Wednesday, 6 February 2013

under investigation

Our local hospital is among those being investigated in the wake of the Stafford Hospital report.  Colchester Hospital University NHS Foundation Trust is one of the five found to have a persistently high death rate over the past two years.  That's rather depressing, particularly as it sits halfway along one of the most dangerous roads in Britain, but doesn't come as a particular surprise, and I suspect the problems go back far longer than two years.

About ten years ago someone I know was on holiday over a bank holiday weekend when they began to experience severe pain in one of those parts of the body that it is not considered nice to discuss in public.  They are entitled to their privacy, and I won't say who they were or how I knew them, but this is a story of someone known to me personally, not just a tale about a friend of a friend.  They returned from holiday, and saw their GP first thing on Tuesday morning, GPs not operating on Bank Holiday Mondays.  The GP diagnosed an anal abscess and said that it was too serious to be treated in a GP's surgery, and they were to go straight to A&E.  The GP would telephone ahead so that they would be seen immediately.

The seeing immediately bit worked very well, and the GP's diagnosis was confirmed.  The patient needed surgery.  It was after the admission to Colchester General Hospital that things began to unravel.  The patient was by then in what they described as the most intense pain they had ever experienced, and the doctor who saw them prescribed a strong painkiller, but instead of being given pain relief they were sent to sit in a side room.  And left there for an hour, during which time no hospital staff paid them any attention at all.  After an hour the patient's companion went to look for a doctor or nurse, to find out whether the patient could have something now for the pain.  It turned out that they had not been given relief, because the injection had to be given when they were lying down, and the wards had not called to say a bed was available.

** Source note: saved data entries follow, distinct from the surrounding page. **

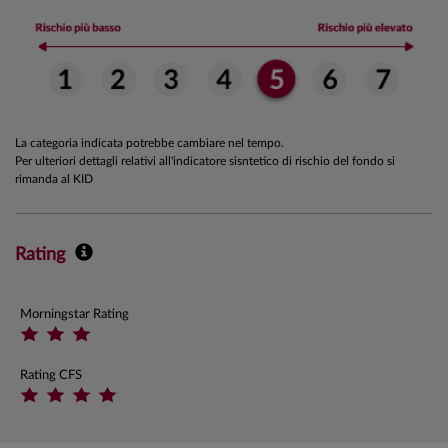
La categoria indicata potrebbe cambiare nel tempo.
Per ulteriori dettagli relativi all'indicatore sisntetico di rischio del fondo si
rimanda al KID
Rating
Morningstar Rating
Rating CFS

Eventually a bed was found.  By then the patient had begun to run a temperature and was showing symptoms of incipient blood poisoning.  The surgeons would not operate while the patient had such a temperature, and the medical staff tried to control the developing septicemia with drugs.  The patient had been put on nil by mouth as soon as they were admitted, but was not attached to a saline drip despite the fact that they were running a fever.

The temperature abated, but surgery was delayed again as the air ambulance brought in more urgent surgical cases (from a crash on the A12, as it happens).  It was only when the nurses changed shift at nine in the evening that it occurred to one of the nurses on the new shift that the only fluid the patient had received since going to bed the previous evening was a glass of orange juice before going to the GP's surgery that morning.

Finally the abscess was operated on by whatever general surgeon was on duty at eleven or twelve at night.  The initial surgery failed to heal, and required a second operation, this time with a consultant specialist in bowel surgery.  The second operation was a success, however, the patient learned that if the abscess had progressed another centimetre before treatment, it would have attacked the patient's anal sphincter, and they would quite probably been left permanently incontinent.

It might be that things have improved in the past decade, and that this story has no bearing on Colchester General's excess death rate in the past two years, but I wouldn't count on it.  In the meantime, as Jane Eyre put it, I must keep in good health.  And not die.